Bruxism is a “repetitive jaw muscle activity characterized by clenching or grinding of the teeth and/or by bracing or thrusting of the mandible” (Lobbezoo et al, 2013).2 Etiology of bruxism is multifactorial and consists of a combination of psychologic factors (eg, stress and anxiety), physiologic factors (eg, genetics), and exogenous factors (eg, alcohol and psychotropic medications). Bruxism can be associated with wakefulness or with sleep and is found in up to 30% of the population (Manfredini et al, 2013).3 A formal diagnosis of nighttime parafunction can be made through polysomnography; however, it is impractical for daily clinical use. In clinical practice and in many clinical studies, diagnosis of bruxism is made based on patients’ self-reporting, which may not reflect true presence. Bruxism has been demonstrated to have a negative impact on prosthodontic technical complications, including implant fracture. By contrast, bruxism has not been found to be associated with periodontal tissue destruction (Manfredini et al, 2015).4

The findings of systematic reviews are largely consistent on the topic of association of bruxism and implant biologic complications. Systematic reviews focusing on animal data found no association between overload and peri-implant bone loss in the absence of inflammation (Naert et al, 2012; Chambrone et al, 2010).5,6 Systematic reviews focusing on human data concluded that bruxism is unlikely to be a risk factor for biologic problems around implants (Manfredini et al, 2014; Chrcanovic et al, 2015).7,8 All systematic reviews highlighted the low quality of the underlying clinical studies focusing on this topic, including reliance on self-reporting to diagnose bruxism, inconsistent definitions of implant failure, and poor control for all confounding variables.

A similar conclusion regarding a lack of significant impact of forces on biologic implant outcomes was reached by studies examining high crown-to-implant ratios (Garaicoa-Pazmiño et al, 2014; Ravidà et al, 2019),9,10 poor prosthesis fit (Katsoulis et al, 2017; Slauch et al, 2019),11,12 and the presence of cantilevers.13–15 A review looking at evidence for the use of occlusal splints in bruxers after implant therapy was unable to identify a single clinical trial addressing this topic (Mesko et al, 2014).16 A systematic review on splinting of adjacent implants provided contradictory evidence (de Souza Batista et al, 2019)17; it appears that splinting has no impact on bone levels but is beneficial in increasing implant survival.

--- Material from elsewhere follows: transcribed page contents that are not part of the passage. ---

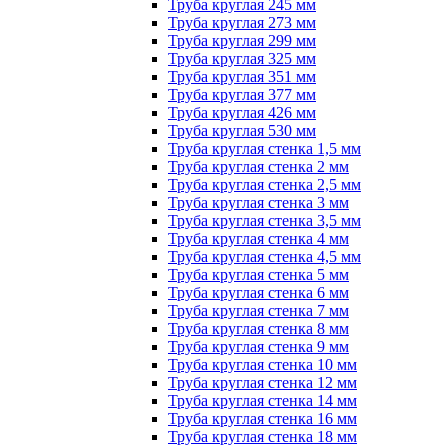
Труба круглая 245 мм
Труба круглая 273 мм
Труба круглая 299 мм
Труба круглая 325 мм
Труба круглая 351 мм
Труба круглая 377 мм
Труба круглая 426 мм
Труба круглая 530 мм
Труба круглая стенка 1,5 мм
Труба круглая стенка 2 мм
Труба круглая стенка 2,5 мм
Труба круглая стенка 3 мм
Труба круглая стенка 3,5 мм
Труба круглая стенка 4 мм
Труба круглая стенка 4,5 мм
Труба круглая стенка 5 мм
Труба круглая стенка 6 мм
Труба круглая стенка 7 мм
Труба круглая стенка 8 мм
Труба круглая стенка 9 мм
Труба круглая стенка 10 мм
Труба круглая стенка 12 мм
Труба круглая стенка 14 мм
Труба круглая стенка 16 мм
Труба круглая стенка 18 мм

Two recent studies (Chrcanovic et al, 2016; Chrcanovic et al, 2017)18,19 came to a different conclusion with respect to the association of bruxism and biologic implant complications. Chrcanovic et al (2016)18 undertook multilevel mixed effects parametric survival analysis to test the association between bruxism and risk of implant failure while adjusting for potential confounders in a group of 2,670 patients who received 10,096 implants. In an important improvement from previous research efforts, formal criteria were used to define and diagnose bruxism. This retrospective study found that implant failure rates were 13.0% for bruxers and 4.6% for nonbruxers (P < .001). The authors’ statistical model showed that bruxism was a statistically significant risk factor for implant failure (HR: 3.4; 95% CI: 1.3 to 8.8; P = .012). Chrcanovic et al (2017)19 used the same population to conduct a case-control matching study to match the bruxers with a group of nonbruxers. Ninety-eight of 2,670 patients were identified as bruxers. The odds ratio of implant failure in bruxers in relation to nonbruxers was found to be 2.7 (95% CI: 1.3 to 5.9).

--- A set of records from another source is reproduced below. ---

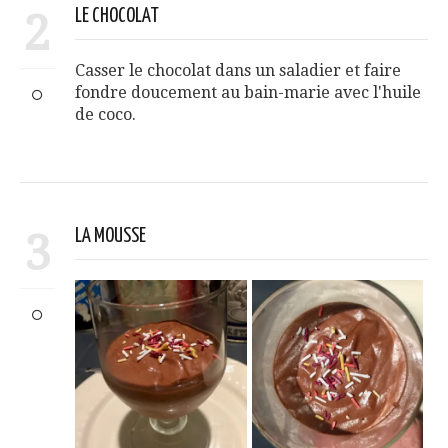
2
LE CHOCOLAT
Casser le chocolat dans un saladier et faire
fondre doucement au bain-marie avec l'huile
de coco.
3
LA MOUSSE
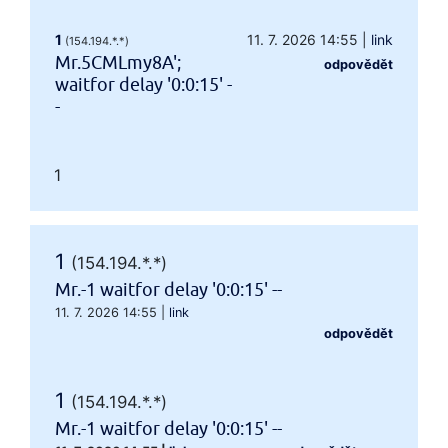
1
11. 7. 2026 14:55
|
link
(154.194.*.*)
Mr.5CMLmy8A';
odpovědět
waitfor delay '0:0:15' -
-
1
1
(154.194.*.*)
Mr.-1 waitfor delay '0:0:15' --
11. 7. 2026 14:55
|
link
odpovědět
1
(154.194.*.*)
Mr.-1 waitfor delay '0:0:15' --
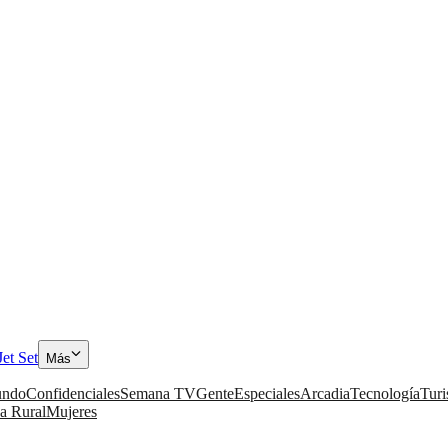
Jet Set
Más
ndo
Confidenciales
Semana TV
Gente
Especiales
Arcadia
Tecnología
Tur
a Rural
Mujeres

Little is known about private practice clinicians’ opinions regarding the influence of bruxism and implant treatment outcomes. A recent study (Thymi et al, 2018)20 conducted semi-structured interviews with dentists who were practicing in nonacademic clinical settings and who had significant experience in implant therapy. The authors observed that provision of implant treatments in bruxing patients was generally a well-accepted practice. Complications were often expected, with most being of minor impact. Contradicting attitudes emerged on the topic of bruxism being an etiologic factor for peri-implant bone loss and loss of osseointegration.

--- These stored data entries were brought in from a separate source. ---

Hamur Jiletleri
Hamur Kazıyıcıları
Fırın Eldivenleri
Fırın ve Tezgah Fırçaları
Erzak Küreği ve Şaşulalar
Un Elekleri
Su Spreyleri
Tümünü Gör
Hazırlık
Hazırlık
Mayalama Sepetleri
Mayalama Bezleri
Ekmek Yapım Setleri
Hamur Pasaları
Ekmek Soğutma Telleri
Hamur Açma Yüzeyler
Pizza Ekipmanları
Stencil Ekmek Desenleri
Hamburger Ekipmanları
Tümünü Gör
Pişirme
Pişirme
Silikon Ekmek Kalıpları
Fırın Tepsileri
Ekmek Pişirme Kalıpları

Overall, the topic of forces and biologic implant complications is a complex one with incomplete agreement. On balance, existing evidence points to the implant-bone interface being robust and likely stronger than currently appreciated. This is indirectly evidenced by a gradual shift toward the use of smaller implants and prostheses with larger pontic-to-abutment ratios. Little evidence exists to support the concept of “implant-protected occlusion.”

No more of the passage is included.